> [Aim of the task] Check each line of the listing for the string "lyric", count the lines that have it, and answer with that number only.
.....
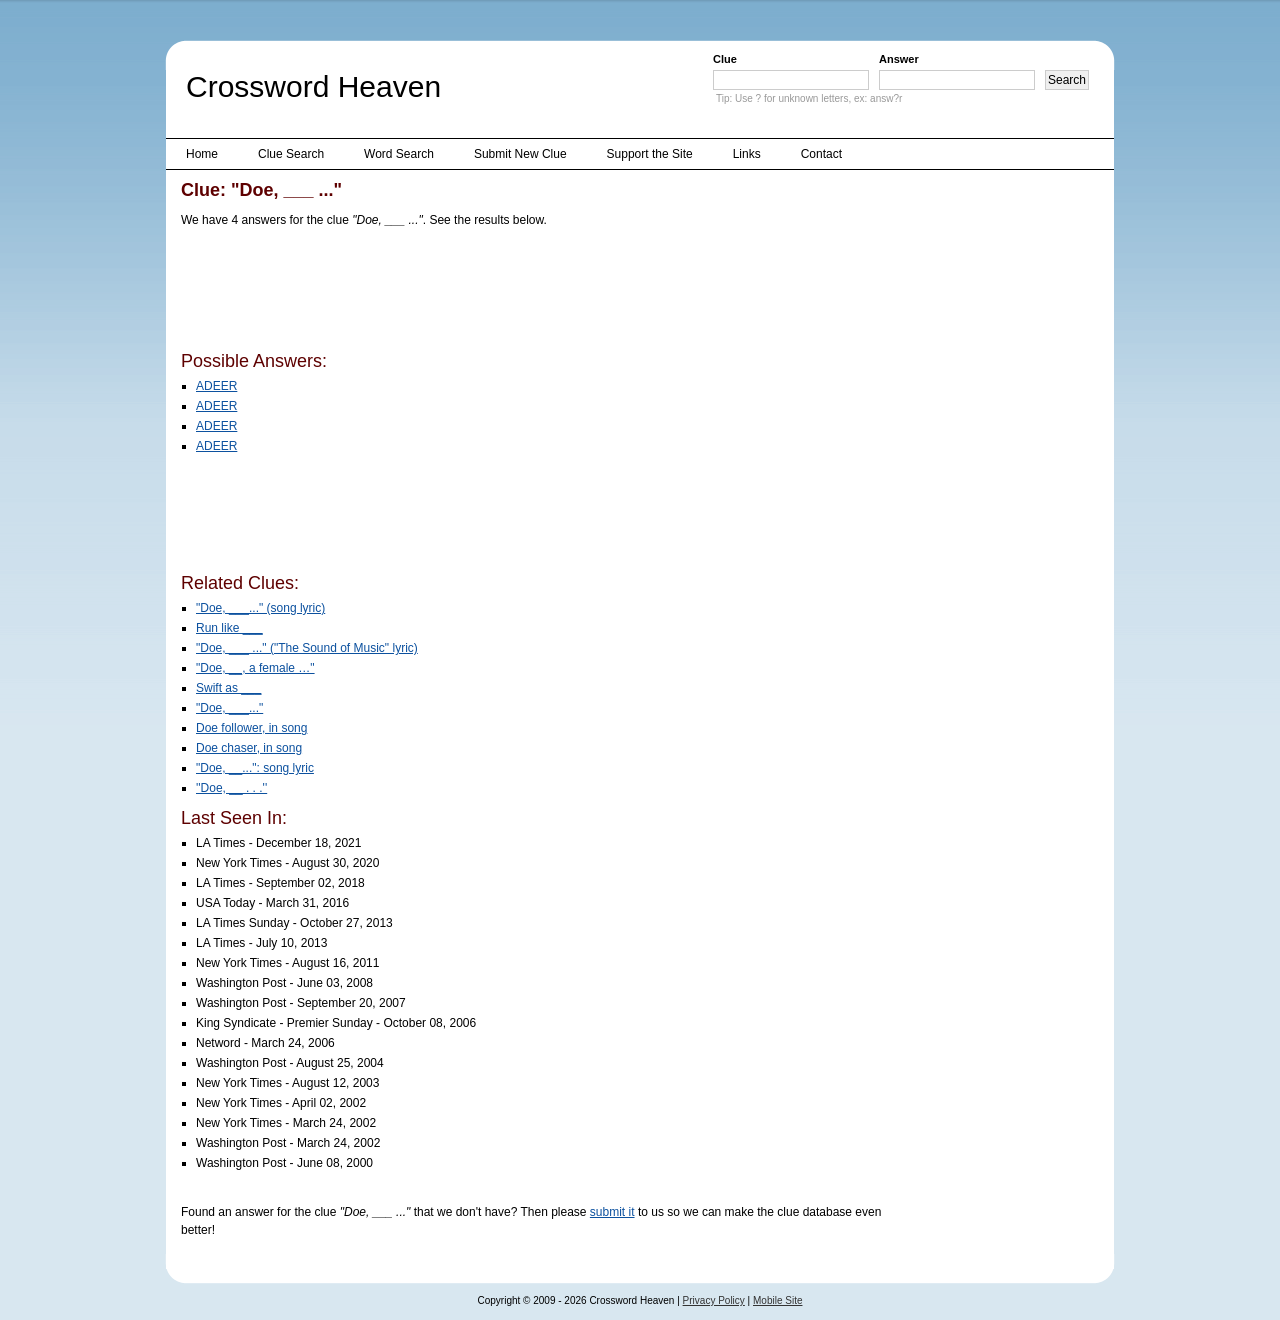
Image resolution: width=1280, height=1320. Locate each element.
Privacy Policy (714, 1300)
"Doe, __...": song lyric (255, 768)
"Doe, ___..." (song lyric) (260, 608)
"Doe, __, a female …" (255, 668)
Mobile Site (777, 1300)
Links (747, 154)
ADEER (216, 386)
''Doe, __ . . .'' (231, 788)
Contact (821, 154)
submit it (612, 1212)
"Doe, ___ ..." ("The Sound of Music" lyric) (307, 648)
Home (202, 154)
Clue (725, 59)
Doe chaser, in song (249, 748)
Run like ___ (229, 628)
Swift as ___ (228, 688)
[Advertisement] (545, 293)
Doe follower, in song (251, 728)
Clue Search (291, 154)
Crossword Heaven (313, 86)
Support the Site (650, 154)
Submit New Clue (520, 154)
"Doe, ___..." (229, 708)
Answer (899, 59)
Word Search (399, 154)
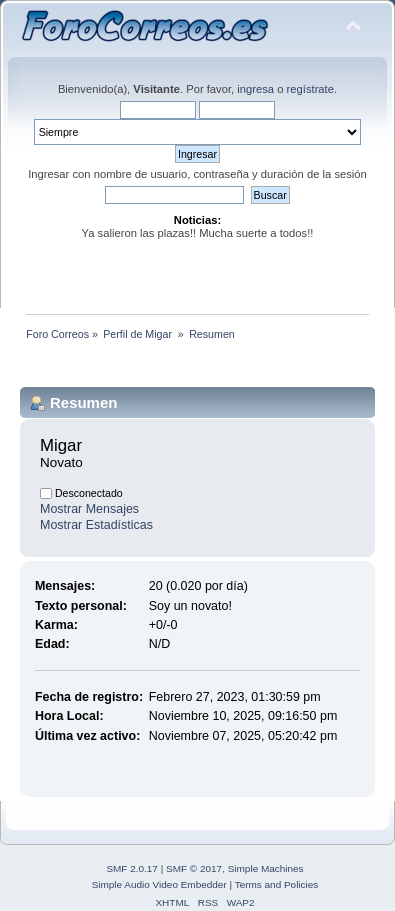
.....
> [Exercise output] 3